Craig (Appellant) v Her Majesty’s Advocate (for the Government of the United States of America) and another (Respondents) (Scotland) [2022] UKSC 6

The UK Supreme Court has unanimously allowed the appeal of James Craig, a British citizen living in Scotland. In May 2017, the US Government made a request for his extradition to the US, where he is accused of committing an offence relating to securities fraud.

The process for determining whether a person should be extradited from the UK is governed by the Extradition Act 2003 (“the 2003 Act“). By the Crime and Courts Act 2013 (“the 2013 Act“), Parliament inserted into the 2003 Act a number of provisions referred to as “the forum bar provisions”. These provisions aim to prevent extradition where the offences could be fairly and effectively tried in the UK, and it is not in the interests of justice that the requested person should be extradited. Section 61 of the 2013 Act provides that the forum bar provisions will “come into force on such a day as the Secretary of State may by order appoint”. The Secretary of State brought the forum bar provisions into force in England, Wales and Northern Ireland in October 2013, but he did not bring them into force in Scotland.

Mr Craig wanted to rely on the forum bar provisions in the extradition proceedings brought against him in Scotland. He therefore issued a claim against the Advocate General for Scotland and the Scottish Ministers, arguing that the Secretary of State’s failure to bring the forum bar provisions into force in Scotland was unlawful. In December 2018, the Outer House of the Court of Session found in Mr Craig’s favour and made an order in which it “declared… that in its continuing failure to bring into force in Scotland the extradition forum bar provisions… the UK Government is acting unlawfully and contrary to its duties under section 61 of [the 2013 Act]”.

Notwithstanding that order, the UK Government failed to bring the forum bar provisions into force in Scotland until September 2021. In the meantime, the Lord Advocate continued to pursue extradition proceedings against Mr Craig.
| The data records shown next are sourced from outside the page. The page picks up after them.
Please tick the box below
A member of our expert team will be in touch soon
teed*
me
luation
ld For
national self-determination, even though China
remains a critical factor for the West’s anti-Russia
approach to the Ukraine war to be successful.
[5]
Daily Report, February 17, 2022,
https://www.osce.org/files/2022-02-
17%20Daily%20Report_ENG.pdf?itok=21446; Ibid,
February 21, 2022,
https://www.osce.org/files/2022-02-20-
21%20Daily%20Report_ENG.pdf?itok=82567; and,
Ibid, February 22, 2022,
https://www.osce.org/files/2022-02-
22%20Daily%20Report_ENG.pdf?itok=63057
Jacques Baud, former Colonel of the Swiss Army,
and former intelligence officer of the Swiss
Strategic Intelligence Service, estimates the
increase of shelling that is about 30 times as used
In July 2019, a sheriff decided that there was no bar to Mr Craig’s extradition under the 2003 Act and that his extradition would be compatible with the European Convention on Human Rights (“the Convention“). The sheriff sent the matter on to the Scottish Ministers, who in September 2019 decided that Mr Craig should be extradited to the US.

Mr Craig appealed, unsuccessfully, to the High Court of Justiciary. He appealed to the UK Supreme Court.

Lord Reed’s sole judgment, with which the other Justices agree, said:

Section 57(2) of the Scotland Act 1998 provides that a “member of the Scottish Government has no power to… act, so far as the… act is incompatible with any of the Convention rights” [25]. This means that the Lord Advocate has no power to conduct extradition proceedings against Mr Craig, and the Scottish Ministers have no power to order his extradition, if those acts are incompatible with Mr Craig’s rights under the Convention [37], [47].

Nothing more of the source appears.